About this exercise: All lines from the one with "Service Gaming" through the end of the records below are to be given again exactly, and nothing else.
====== Stored data ======
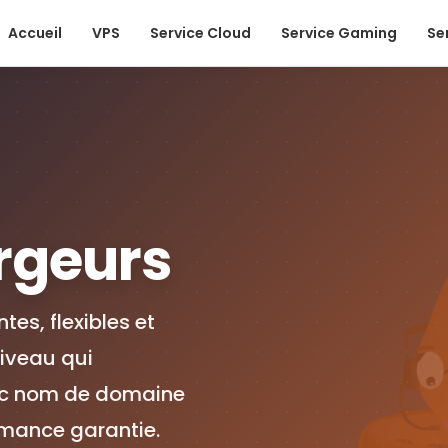
Accueil
VPS
Service Cloud
Service Gaming
Se
rgeurs
es, flexibles et
niveau qui
ec nom de domaine
rmance garantie.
======
Answer box:
Service Gaming
Se
rgeurs
es, flexibles et
niveau qui
ec nom de domaine
rmance garantie.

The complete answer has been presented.